Bomben und Blockaden

■ Ein Großteil der Anschläge von Hamas kann nur verhindert werden, wenn der Friedensprozeß nicht blockiert wird

Es ist nicht Netanjahu. Es ist nicht Arafat. Es ist Hamas, die den Gang des Friedensprozesses diktiert. Mit dem 19. Selbstmordanschlag seit dem Oslo-Abkommen im Jahre 1993 hat Hamas erreicht, daß der politische Prozeß endgültig zum Stillstand gekommen ist. Der Besuch von US-Außenministerin Madelaine Albright in der kommenden Woche gilt, wenn auch indirekt, Hamas. Wie beim Besuch ihres Gesandten Dennis Ross vor einem Monat wird es nur ein Thema geben: Sicherheit. Und Sicherheit kann es nur geben, wenn Hamas militärisch oder politisch unter Kontrolle gebracht wird.

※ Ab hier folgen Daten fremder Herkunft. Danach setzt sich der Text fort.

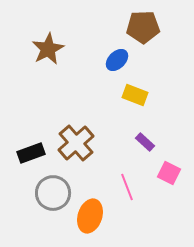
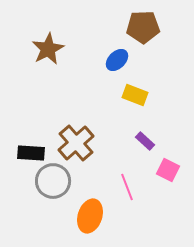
purple rectangle: moved 1 px up
black rectangle: rotated 24 degrees clockwise
pink square: moved 1 px left, 3 px up
gray circle: moved 12 px up
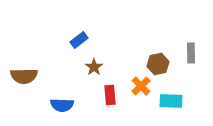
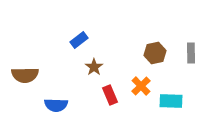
brown hexagon: moved 3 px left, 11 px up
brown semicircle: moved 1 px right, 1 px up
red rectangle: rotated 18 degrees counterclockwise
blue semicircle: moved 6 px left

Aber es ist keineswegs ausgemacht, daß dies gelingt. Weder die israelische Regierung und ihre hochgelobten Sicherheitsdienste noch die Autonomiebehörde mit ihren zahlreichen Geheimdiensten haben sich bislang als fähig erwiesen, Hamas wirklich zu kontrollieren. Entgegen ihren vollmundigen Wahlversprechungen vor anderthalb Jahren muß auch die Regierung von Benjamin Netanjahu zur Kenntnis nehmen, daß sie eine absolute Sicherheit vor Selbstmordanschlägen nicht garantieren kann.

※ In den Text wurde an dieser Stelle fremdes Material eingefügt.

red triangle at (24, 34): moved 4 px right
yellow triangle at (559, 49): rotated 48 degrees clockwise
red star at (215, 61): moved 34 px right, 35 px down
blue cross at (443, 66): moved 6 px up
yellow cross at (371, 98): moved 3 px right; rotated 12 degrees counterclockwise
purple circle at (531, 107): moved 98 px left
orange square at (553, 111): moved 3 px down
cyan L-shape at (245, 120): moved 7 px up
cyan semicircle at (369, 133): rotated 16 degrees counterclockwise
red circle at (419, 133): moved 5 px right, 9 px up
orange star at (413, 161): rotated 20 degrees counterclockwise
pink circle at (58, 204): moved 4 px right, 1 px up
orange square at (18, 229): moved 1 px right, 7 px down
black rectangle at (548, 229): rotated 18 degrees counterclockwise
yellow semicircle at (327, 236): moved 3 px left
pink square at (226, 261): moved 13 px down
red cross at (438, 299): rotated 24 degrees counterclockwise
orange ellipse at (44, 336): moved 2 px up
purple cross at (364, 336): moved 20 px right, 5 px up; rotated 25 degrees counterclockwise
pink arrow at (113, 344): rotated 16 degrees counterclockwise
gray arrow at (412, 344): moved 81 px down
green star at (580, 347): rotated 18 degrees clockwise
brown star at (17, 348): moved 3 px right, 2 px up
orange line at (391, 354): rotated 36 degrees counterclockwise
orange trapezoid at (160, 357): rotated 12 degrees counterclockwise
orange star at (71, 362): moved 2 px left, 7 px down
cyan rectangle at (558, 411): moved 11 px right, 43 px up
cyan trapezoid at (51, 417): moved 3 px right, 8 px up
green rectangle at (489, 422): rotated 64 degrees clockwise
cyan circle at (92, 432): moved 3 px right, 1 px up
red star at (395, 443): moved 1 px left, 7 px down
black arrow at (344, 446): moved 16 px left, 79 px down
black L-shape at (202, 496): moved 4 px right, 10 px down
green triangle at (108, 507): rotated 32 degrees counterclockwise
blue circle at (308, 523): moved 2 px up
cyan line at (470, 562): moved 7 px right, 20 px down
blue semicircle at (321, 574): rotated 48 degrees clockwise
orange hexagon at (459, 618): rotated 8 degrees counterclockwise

Dafür allein Arafat verantwortlich zu machen, ist allzu billig. Der militärische Flügel von Hamas und die Auslandsführungen in Amman und Damaskus lehnen den Friedensprozeß grundsätzlich ab. Ihr fundamentalistischer Anspruch, der von der Hamas-Führung im Lande aus politischen Erwägungen nicht geteilt wird, gilt einem islamischen Palästina in den Grenzen von 1948. Dafür jagen sie sich selbst und andere in die Luft. Eine Garantie dafür, daß diese Anschläge aufhören, wenn Israelis und Palästinenser in ihrer Mehrheit zu einem Zusammen- oder Nebeneinanderleben in diesem Land gefunden haben, gibt es grundsätzlich nicht. Und doch erfolgen die Anschläge von Hamas nicht im luftleeren Raum. Ihr Timing ist ein wesentliches Element ihrer Wirksamkeit.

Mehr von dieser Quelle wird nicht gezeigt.